Hiking the Subway

Zion National Park and the Zion Wilderness

Zion is one of my favorite national parks. I’ve been there a few times and consider the half marathon every year, just because I think it’ll be such a special experience to run the entire thing. The park itself is beautiful and I can go on and on about the specific hikes within, which are my favorite, and what to do there. But this post specifically is about the Zion Wilderness and one of my absolute favorite hikes of all time: The Subway. The technical term for the subway hike is the “Left Fork North Creek” and is often written “Left Fork North Creek (SUBWAY)”.

Any Photography Gallery in the Southwestern US is just filled with photos of the subway and for good reason. It’s unbelievably beautiful. I’ve done this hike 4 times. Some of my favorite shots, all taken just from my iPhone, are given below.

I’m going to give you some tips and tricks for navigating the Subway hike, including best times to go, tips and tricks for ascertaining permits, notes for the hike, and some advice for the entire trip. I found internet resources woefully poor when I tried to grab permits the first time, so I’m hoping that sharing some knowledge will help others!

What is it?

The subway is a hike/landmark maintained by the National Park Service. There are actually two different hikes:

  • Bottom Up – A 9 mile round trip along the Left Fork of the North Creek. This begins and ends at the Left Fork Trailhead on Kolob Terrace Road, This is the hike that most people will apply for and do.
  • Top Down – A 9.5 mile hike that requires mountaineering certification, as you need to carry rope, swim (in freezing cold, deep, and debris filled water), and rappel down into the Subway. I’ve never done this route but have seen others dropping in down the back. It looks AWESOME. Another thing to consider, outside the skills, is that you start at Wildcat Canyon Trailhead and end at the Left Fork Trailhead. Any group doing Top Down needs to arrange transportation back to their starting point.

Who/When To Go

The best times of year to hike are spring and fall: March – May and September – November. If you plan to do the Subway, make sure you’re in good hiking shape (able to hike for 5-7 hours), bring lots of water and some food, and are comfortable route-finding.

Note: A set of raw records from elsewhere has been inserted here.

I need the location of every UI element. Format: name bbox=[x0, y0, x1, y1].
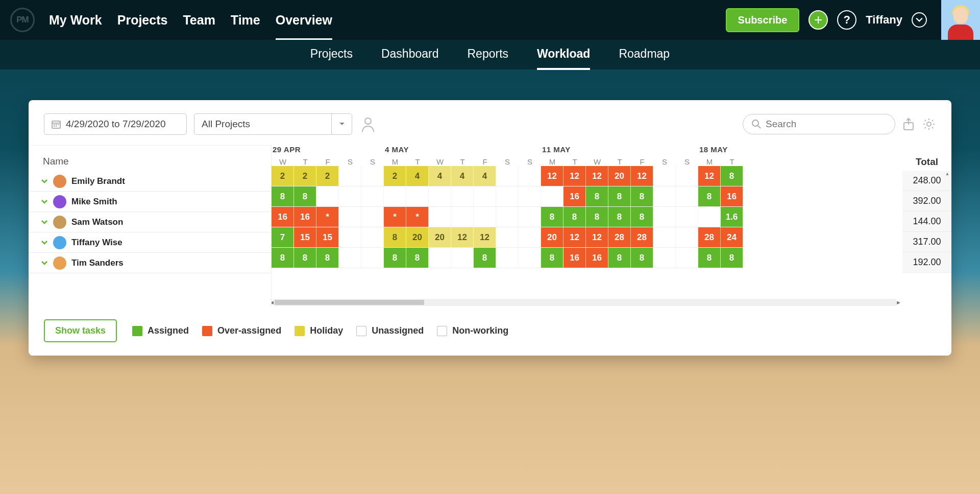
workload-cell[interactable] bbox=[698, 207, 721, 227]
workload-cell[interactable] bbox=[676, 166, 698, 186]
workload-cell[interactable]: 8 bbox=[721, 248, 743, 268]
workload-cell[interactable] bbox=[316, 186, 339, 207]
subnav-item-projects[interactable]: Projects bbox=[310, 40, 353, 70]
workload-cell[interactable]: 8 bbox=[631, 248, 653, 268]
workload-cell[interactable]: 1.6 bbox=[721, 207, 743, 227]
date-range-picker[interactable]: 4/29/2020 to 7/29/2020 bbox=[44, 113, 187, 135]
topnav-item-my-work[interactable]: My Work bbox=[49, 1, 102, 40]
workload-cell[interactable] bbox=[339, 248, 361, 268]
workload-cell[interactable]: 8 bbox=[564, 207, 586, 227]
workload-cell[interactable]: 20 bbox=[541, 227, 564, 248]
vertical-scrollbar[interactable]: ▲ bbox=[944, 171, 950, 273]
expand-chevron-icon[interactable] bbox=[41, 199, 48, 204]
scroll-left-arrow[interactable]: ◀ bbox=[271, 299, 275, 306]
scroll-right-arrow[interactable]: ▶ bbox=[895, 299, 901, 306]
workload-cell[interactable]: 16 bbox=[721, 186, 743, 207]
subscribe-button[interactable]: Subscribe bbox=[726, 8, 800, 32]
workload-cell[interactable]: 16 bbox=[294, 207, 316, 227]
workload-cell[interactable]: 20 bbox=[406, 227, 429, 248]
workload-cell[interactable]: 8 bbox=[698, 186, 721, 207]
expand-chevron-icon[interactable] bbox=[41, 220, 48, 225]
expand-chevron-icon[interactable] bbox=[41, 240, 48, 245]
workload-cell[interactable]: 7 bbox=[272, 227, 294, 248]
workload-cell[interactable] bbox=[361, 248, 384, 268]
workload-cell[interactable]: 4 bbox=[474, 166, 496, 186]
workload-cell[interactable]: 2 bbox=[272, 166, 294, 186]
topnav-item-projects[interactable]: Projects bbox=[117, 1, 168, 40]
subnav-item-workload[interactable]: Workload bbox=[537, 40, 590, 70]
workload-cell[interactable] bbox=[653, 227, 676, 248]
workload-cell[interactable] bbox=[361, 227, 384, 248]
workload-cell[interactable]: 8 bbox=[721, 166, 743, 186]
workload-cell[interactable]: 12 bbox=[586, 166, 608, 186]
workload-cell[interactable] bbox=[339, 166, 361, 186]
workload-cell[interactable]: 8 bbox=[294, 186, 316, 207]
workload-cell[interactable]: 4 bbox=[406, 166, 429, 186]
workload-cell[interactable]: * bbox=[316, 207, 339, 227]
workload-cell[interactable] bbox=[339, 186, 361, 207]
workload-cell[interactable]: 8 bbox=[294, 248, 316, 268]
person-row[interactable]: Emily Brandt bbox=[29, 171, 271, 192]
workload-cell[interactable] bbox=[541, 186, 564, 207]
workload-cell[interactable] bbox=[339, 207, 361, 227]
workload-cell[interactable]: 8 bbox=[586, 186, 608, 207]
expand-chevron-icon[interactable] bbox=[41, 261, 48, 266]
user-menu-toggle[interactable] bbox=[912, 12, 927, 28]
workload-cell[interactable]: 16 bbox=[564, 248, 586, 268]
workload-cell[interactable]: 8 bbox=[608, 207, 631, 227]
workload-cell[interactable] bbox=[496, 248, 519, 268]
workload-cell[interactable]: 12 bbox=[586, 227, 608, 248]
workload-cell[interactable]: 12 bbox=[564, 227, 586, 248]
workload-cell[interactable] bbox=[519, 227, 541, 248]
workload-cell[interactable] bbox=[429, 207, 451, 227]
workload-cell[interactable]: 12 bbox=[451, 227, 474, 248]
workload-cell[interactable]: 12 bbox=[564, 166, 586, 186]
workload-cell[interactable] bbox=[676, 227, 698, 248]
workload-cell[interactable] bbox=[474, 207, 496, 227]
workload-cell[interactable] bbox=[519, 207, 541, 227]
workload-cell[interactable]: 15 bbox=[294, 227, 316, 248]
name-column-header[interactable]: Name bbox=[29, 146, 271, 171]
workload-cell[interactable]: 2 bbox=[294, 166, 316, 186]
export-button[interactable] bbox=[902, 117, 915, 131]
workload-cell[interactable]: 8 bbox=[608, 248, 631, 268]
workload-cell[interactable] bbox=[384, 186, 406, 207]
workload-cell[interactable] bbox=[653, 248, 676, 268]
settings-button[interactable] bbox=[922, 117, 936, 131]
workload-cell[interactable]: 28 bbox=[631, 227, 653, 248]
workload-cell[interactable] bbox=[496, 186, 519, 207]
workload-cell[interactable] bbox=[361, 166, 384, 186]
workload-cell[interactable]: 2 bbox=[316, 166, 339, 186]
workload-cell[interactable]: * bbox=[406, 207, 429, 227]
workload-cell[interactable] bbox=[653, 186, 676, 207]
subnav-item-reports[interactable]: Reports bbox=[467, 40, 508, 70]
subnav-item-roadmap[interactable]: Roadmap bbox=[619, 40, 670, 70]
workload-cell[interactable] bbox=[406, 186, 429, 207]
help-button[interactable]: ? bbox=[837, 10, 856, 30]
person-row[interactable]: Mike Smith bbox=[29, 192, 271, 212]
workload-cell[interactable]: 8 bbox=[631, 186, 653, 207]
workload-cell[interactable] bbox=[451, 186, 474, 207]
workload-cell[interactable]: 20 bbox=[429, 227, 451, 248]
workload-cell[interactable]: 8 bbox=[541, 248, 564, 268]
workload-cell[interactable]: 8 bbox=[698, 248, 721, 268]
workload-cell[interactable] bbox=[361, 186, 384, 207]
workload-cell[interactable] bbox=[653, 166, 676, 186]
workload-cell[interactable] bbox=[339, 227, 361, 248]
search-field[interactable] bbox=[743, 114, 895, 134]
workload-cell[interactable] bbox=[676, 186, 698, 207]
show-tasks-button[interactable]: Show tasks bbox=[44, 319, 117, 342]
workload-cell[interactable]: 28 bbox=[698, 227, 721, 248]
workload-cell[interactable]: 2 bbox=[384, 166, 406, 186]
workload-cell[interactable]: 4 bbox=[429, 166, 451, 186]
topnav-item-time[interactable]: Time bbox=[231, 1, 260, 40]
workload-cell[interactable]: 8 bbox=[272, 248, 294, 268]
workload-cell[interactable] bbox=[451, 248, 474, 268]
workload-cell[interactable]: 8 bbox=[474, 248, 496, 268]
workload-cell[interactable]: 8 bbox=[384, 248, 406, 268]
workload-cell[interactable]: 8 bbox=[586, 207, 608, 227]
person-filter-button[interactable] bbox=[359, 115, 377, 133]
topnav-item-team[interactable]: Team bbox=[183, 1, 215, 40]
workload-cell[interactable] bbox=[361, 207, 384, 227]
workload-cell[interactable]: 16 bbox=[586, 248, 608, 268]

The Subway, though beautiful, is a very difficult ~10 mile hike that ends with an approximate 3000 foot climb out of the canyon in miles 8-10. The first 2 miles climb you down into the canyon, then 3 miles out and 3 miles back along the river in the canyon, and then a 2 mile ascent back to your car. While the trek along the river is mostly (lightly) shaded, the ascent and descent are in blazing open sun. For this reason, I’d avoid going in June – August as it will be unbearable hot. Additionally, the river will be absolutely freezing and the ascent/descent trail will most likely be covered in snow from December – February. Neither of these times will be very pleasant hikes.

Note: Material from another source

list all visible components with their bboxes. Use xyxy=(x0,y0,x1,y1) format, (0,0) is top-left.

Additionally, the subway is an UNMARKED trail. You find your way down and just follow the river to the final destination. You have to cross multiple times and route find for trails that continue. There is NO MARKER for where to start your ascent back out of the canyon, so be sure you or someone in your party are comfortable on a trail with these conditions. Strongly recommend you bring a map and compass as well. Headlamps are a good conditional if you start late, as the canyon gets dark early.


First, the Subway is not in Zion National Park but the Zion Wilderness, about 25 miles from the park entrance. It’s not open to the public with the rest of the park. This hike is a permitted hike, limited to 60 people per day. As such, is extremely special. It’s a gorgeous hike where you’ll see very few other people and get to be at one with nature and some of the most beautiful scenery in the Southwestern United States. PLEASE PLEASE PLEASE do not hike the subway without a permit.

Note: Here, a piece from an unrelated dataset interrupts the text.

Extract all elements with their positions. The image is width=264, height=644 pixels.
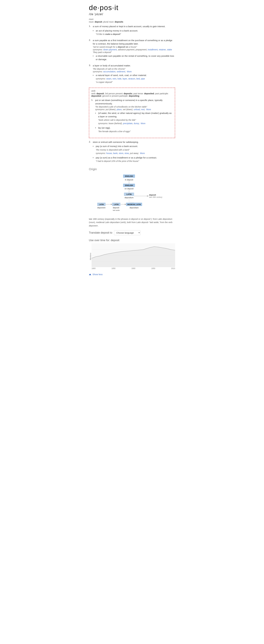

  1. You are not special. The rest of the world has to wait for a permit. You should too.
  2. You’re squandering the experience for those with permits. The point is to preserve the sacred beauty of the land and the experience for those who get to hike it. You defeat both by bypassing the rules.
  3. It’s VERY expensive if you get caught. There’s only one small parking lot that the rangers check for car permits, so you will get caught. Additionally, they hike the trails asking for permits. You’ll get caught there as well. I’m not joking when I say that it’s a $1200 fine for hiking this without a permit.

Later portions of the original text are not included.